A supposed “compromise” between Senate Republicans and House Democrats, the budget plan calls for $6,711,394,783 in state spending over the next biennium, which is an increase of roughly 4.58% over the current budget, and $130 million more than Governor LePage’s budget proposal.

$4 million of this new spending was reportedly tacked on during an around-the-clock budget negotiation late Friday night, and is comprised of numerous pet-projects and wasteful initiatives such as:

  • $1 million in funding for a workforce development bill sponsored by Speaker Mark Eves (D-North Berwick).
  • $1 million towards Federally Qualified Health Centers sponsored by Sen. Roger Katz (R-Augusta).
  • $352,452 for an educational opportunity program sponsored by Senate Minority Leader Justin Alfond (D-Portland).
  • $410,982 towards workforce development at Brunswick Landing sponsored by Sen. Stan Gerzofsky (D-Brunswick).
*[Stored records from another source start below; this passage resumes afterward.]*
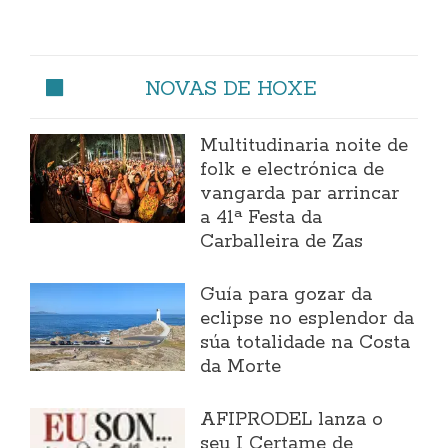
NOVAS DE HOXE
Multitudinaria noite de
folk e electrónica de
vangarda par arrincar
a 41ª Festa da
Carballeira de Zas
Guía para gozar da
eclipse no esplendor da
súa totalidade na Costa
da Morte
AFIPRODEL lanza o
seu I Certame de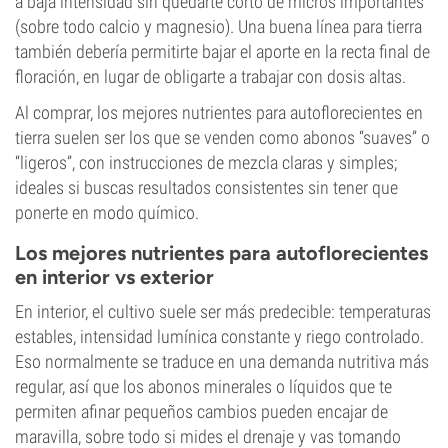
a baja intensidad sin quedarte corto de micros importantes
(sobre todo calcio y magnesio). Una buena línea para tierra
también debería permitirte bajar el aporte en la recta final de
floración, en lugar de obligarte a trabajar con dosis altas.
Al comprar, los mejores nutrientes para autoflorecientes en
tierra suelen ser los que se venden como abonos “suaves” o
“ligeros”, con instrucciones de mezcla claras y simples;
ideales si buscas resultados consistentes sin tener que
ponerte en modo químico.
Los mejores nutrientes para autoflorecientes
en interior vs exterior
En interior, el cultivo suele ser más predecible: temperaturas
estables, intensidad lumínica constante y riego controlado.
Eso normalmente se traduce en una demanda nutritiva más
regular, así que los abonos minerales o líquidos que te
permiten afinar pequeños cambios pueden encajar de
maravilla, sobre todo si mides el drenaje y vas tomando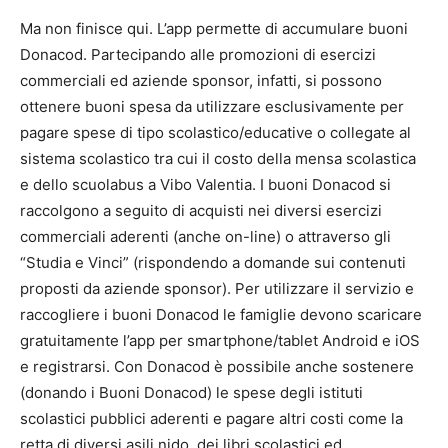
Ma non finisce qui. L’app permette di accumulare buoni
Donacod. Partecipando alle promozioni di esercizi
commerciali ed aziende sponsor, infatti, si possono
ottenere buoni spesa da utilizzare esclusivamente per
pagare spese di tipo scolastico/educative o collegate al
sistema scolastico tra cui il costo della mensa scolastica
e dello scuolabus a Vibo Valentia. I buoni Donacod si
raccolgono a seguito di acquisti nei diversi esercizi
commerciali aderenti (anche on-line) o attraverso gli
“Studia e Vinci” (rispondendo a domande sui contenuti
proposti da aziende sponsor). Per utilizzare il servizio e
raccogliere i buoni Donacod le famiglie devono scaricare
gratuitamente l’app per smartphone/tablet Android e iOS
e registrarsi. Con Donacod è possibile anche sostenere
(donando i Buoni Donacod) le spese degli istituti
scolastici pubblici aderenti e pagare altri costi come la
retta di diversi asili nido, dei libri scolastici ed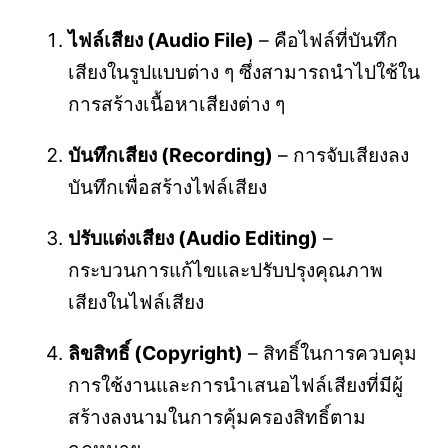
ไฟล์เสียง (Audio File)
– คือไฟล์ที่บันทึก
เสียงในรูปแบบต่าง ๆ ซึ่งสามารถนำไปใช้ใน
การสร้างเนื้อหาเสียงต่าง ๆ
บันทึกเสียง (Recording)
– การจับเสียงลง
บันทึกเพื่อสร้างไฟล์เสียง
ปรับแต่งเสียง (Audio Editing)
–
กระบวนการแก้ไขและปรับปรุงคุณภาพ
เสียงในไฟล์เสียง
ลิขสิทธิ์ (Copyright)
– สิทธิ์ในการควบคุม
การใช้งานและการนำเสนอไฟล์เสียงที่มีผู้
สร้างลงนามในการคุ้มครองสิทธิ์ตาม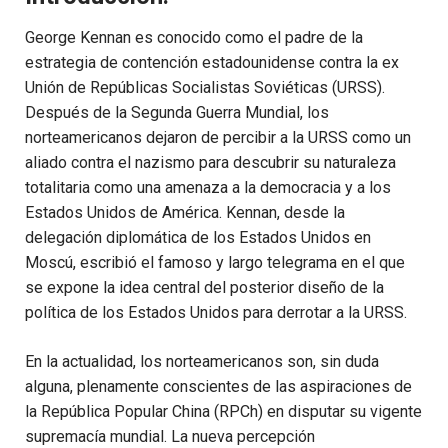
George Kennan es conocido como el padre de la
estrategia de contención estadounidense contra la ex
Unión de Repúblicas Socialistas Soviéticas (URSS).
Después de la Segunda Guerra Mundial, los
norteamericanos dejaron de percibir a la URSS como un
aliado contra el nazismo para descubrir su naturaleza
totalitaria como una amenaza a la democracia y a los
Estados Unidos de América. Kennan, desde la
delegación diplomática de los Estados Unidos en
Moscú, escribió el famoso y largo telegrama en el que
se expone la idea central del posterior diseño de la
política de los Estados Unidos para derrotar a la URSS.
En la actualidad, los norteamericanos son, sin duda
alguna, plenamente conscientes de las aspiraciones de
la República Popular China (RPCh) en disputar su vigente
supremacía mundial. La nueva percepción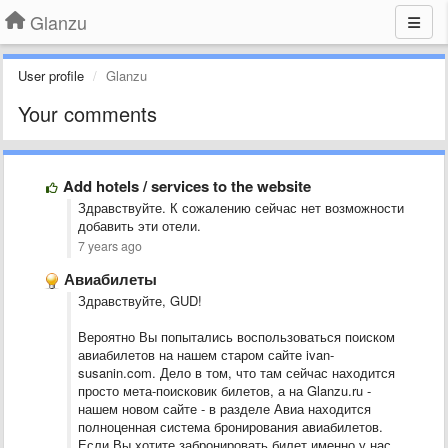
Glanzu
User profile
Glanzu
Your comments
Add hotels / services to the website
Здравствуйте. К сожалению сейчас нет возможности
добавить эти отели.
7 years ago
Авиабилеты
Здравствуйте, GUD!
Вероятно Вы попытались воспользоваться поиском
авиабилетов на нашем старом сайте ivan-
susanin.com. Дело в том, что там сейчас находится
просто мета-поисковик билетов, а на Glanzu.ru -
нашем новом сайте - в разделе Авиа находится
полноценная система бронирования авиабилетов.
Если Вы хотите забронировать билет именно у нас,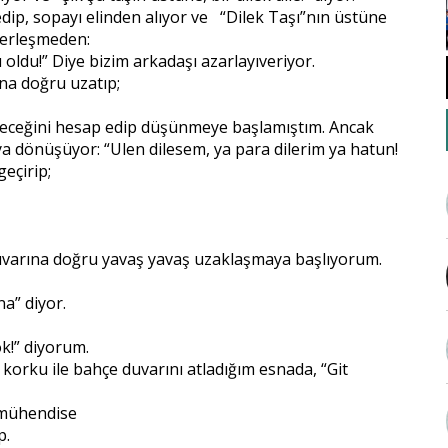
edip, sopayı elinden alıyor ve “Dilek Taşı”nın üstüne
yerleşmeden:
 oldu!” Diye bizim arkadaşı azarlayıveriyor.
ana doğru uzatıp;
geleceğini hesap edip düşünmeye başlamıştım. Ancak
 dönüşüyor: “Ulen dilesem, ya para dilerim ya hatun!
geçirip;
 duvarına doğru yavaş yavaş uzaklaşmaya başlıyorum.
na” diyor.
k!” diyorum.
e korku ile bahçe duvarını atladığım esnada, “Git
 mühendise
p.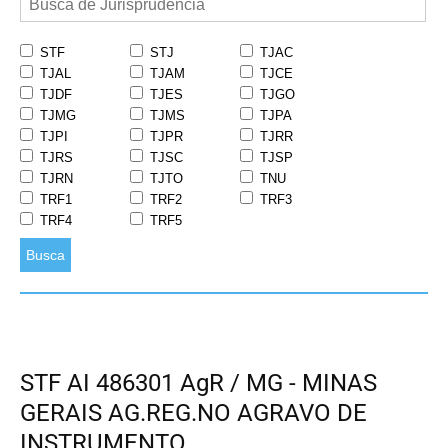
STF
STJ
TJAC
TJAL
TJAM
TJCE
TJDF
TJES
TJGO
TJMG
TJMS
TJPA
TJPI
TJPR
TJRR
TJRS
TJSC
TJSP
TJRN
TJTO
TNU
TRF1
TRF2
TRF3
TRF4
TRF5
Busca
STF AI 486301 AgR / MG - MINAS
GERAIS AG.REG.NO AGRAVO DE
INSTRUMENTO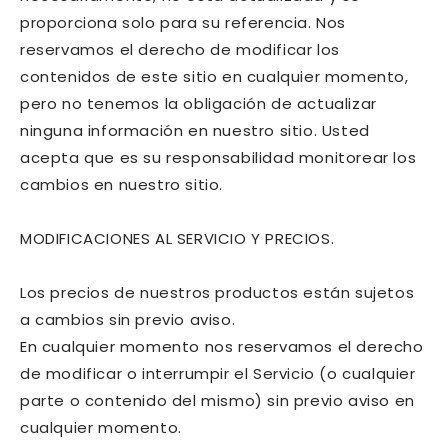
proporciona solo para su referencia. Nos
reservamos el derecho de modificar los
contenidos de este sitio en cualquier momento,
pero no tenemos la obligación de actualizar
ninguna información en nuestro sitio. Usted
acepta que es su responsabilidad monitorear los
cambios en nuestro sitio.
MODIFICACIONES AL SERVICIO Y PRECIOS.
Los precios de nuestros productos están sujetos
a cambios sin previo aviso.
En cualquier momento nos reservamos el derecho
de modificar o interrumpir el Servicio (o cualquier
parte o contenido del mismo) sin previo aviso en
cualquier momento.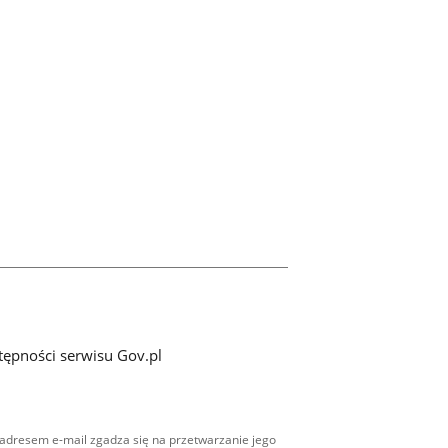
tępności serwisu Gov.pl
adresem e-mail zgadza się na przetwarzanie jego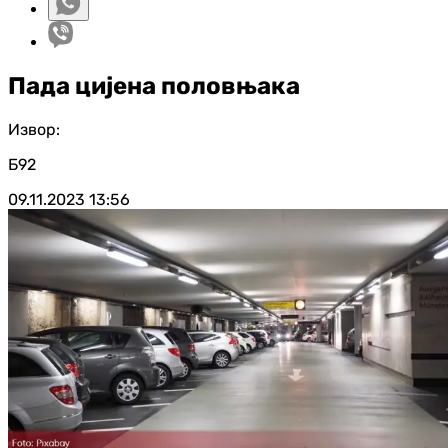
Пада цијена половњака
Извор:
Б92
09.11.2023
13:56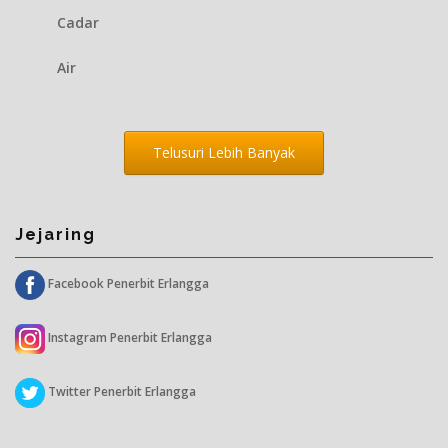
Cadar
Air
Telusuri Lebih Banyak
Jejaring
Facebook Penerbit Erlangga
Instagram Penerbit Erlangga
Twitter Penerbit Erlangga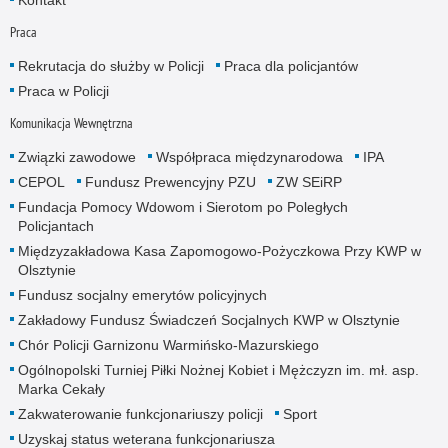
Praca
Rekrutacja do służby w Policji
Praca dla policjantów
Praca w Policji
Komunikacja Wewnętrzna
Związki zawodowe
Współpraca międzynarodowa
IPA
CEPOL
Fundusz Prewencyjny PZU
ZW SEiRP
Fundacja Pomocy Wdowom i Sierotom po Poległych
Policjantach
Międzyzakładowa Kasa Zapomogowo-Pożyczkowa Przy KWP w
Olsztynie
Fundusz socjalny emerytów policyjnych
Zakładowy Fundusz Świadczeń Socjalnych KWP w Olsztynie
Chór Policji Garnizonu Warmińsko-Mazurskiego
Ogólnopolski Turniej Piłki Nożnej Kobiet i Mężczyzn im. mł. asp.
Marka Cekały
Zakwaterowanie funkcjonariuszy policji
Sport
Uzyskaj status weterana funkcjonariusza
This willingness to accept higher spending is a sharp turnaround for Senate Republicans who have previously promised to reduce the size of government. Republicans campaigned tirelessly on themes of limited government and lower spending last election, and were even reportedly cool to Governor LePage’s recent budget proposal because it contained a spending increase.

In March, Senate Majority Leader Garret Mason explained that “Senate Republicans’ priorities this session are the same as those we campaigned on in 2014: ensuring Maine’s hardworking families are paying less in taxes and energy costs, and no longer seeing their hard-earned money being wasted by a bloated government.”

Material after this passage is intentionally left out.